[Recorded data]
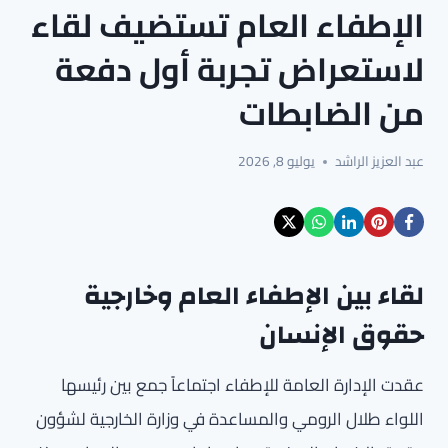
الإطفاء العام تستضيف لقاء
لاستعراض تجربة أول دفعة
من الضابطات
عبد العزيز الراشد
يوليو 8, 2026
لقاء بين الإطفاء العام وخارجية
حقوق الإنسان
عقدت الإدارة العامة للإطفاء اجتماعاً جمع بين رئيسها
اللواء طلال الرومي والمساعدة في وزارة الخارجية لشؤون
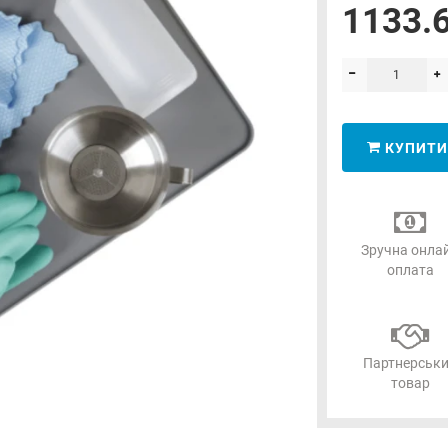
1133.6
КУПИТИ
Зручна онла
оплата
Партнерськ
товар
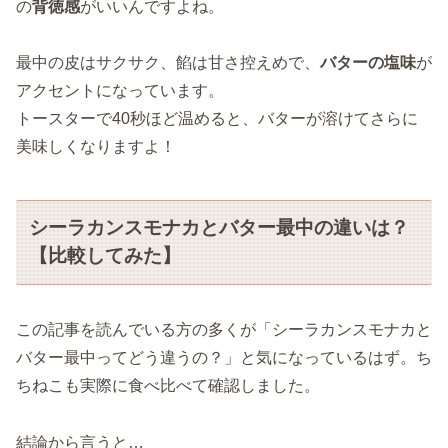
の
背徳感
がいいんですよね。
最中の皮はサクサク、餡は甘さ控えめで、
バターの塩味
が
アクセントになっています。
トースターで40秒ほど温めると、バターが溶けてさらに
美味しくなりますよ！
シーラカンスモナカとバター最中の違いは？
【比較してみた】
この記事を読んでいる方の多くが「シーラカンスモナカと
バター最中ってどう違うの？」と気になっているはず。ち
ちねこも実際に食べ比べて確認しました。
結論から言うと…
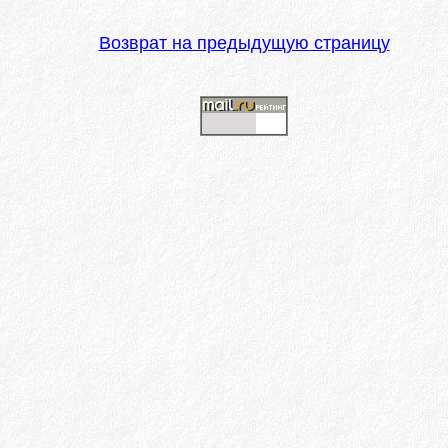
Возврат на предыдущую страницу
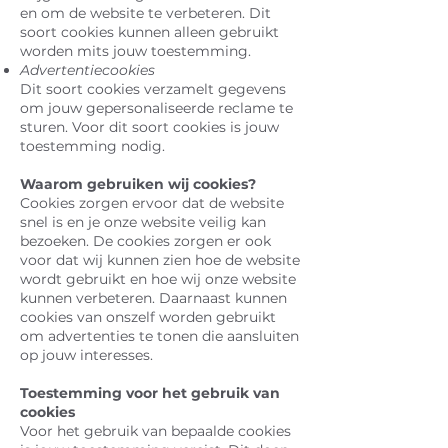
en om de website te verbeteren. Dit
soort cookies kunnen alleen gebruikt
worden mits jouw toestemming.
Advertentiecookies
Dit soort cookies verzamelt gegevens
om jouw gepersonaliseerde reclame te
sturen. Voor dit soort cookies is jouw
toestemming nodig.
Waarom gebruiken wij cookies?
Cookies zorgen ervoor dat de website
snel is en je onze website veilig kan
bezoeken. De cookies zorgen er ook
voor dat wij kunnen zien hoe de website
wordt gebruikt en hoe wij onze website
kunnen verbeteren. Daarnaast kunnen
cookies van onszelf worden gebruikt
om advertenties te tonen die aansluiten
op jouw interesses.
Toestemming voor het gebruik van
cookies
Voor het gebruik van bepaalde cookies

*TASK BRIEF*. All lines from the one containing "Toestemming voor het gebruik van" to the end of the records are to be duplicated exactly, and no other lines are to be given.

*TASK RESULT*.
Toestemming voor het gebruik van
cookies
Voor het gebruik van bepaalde cookies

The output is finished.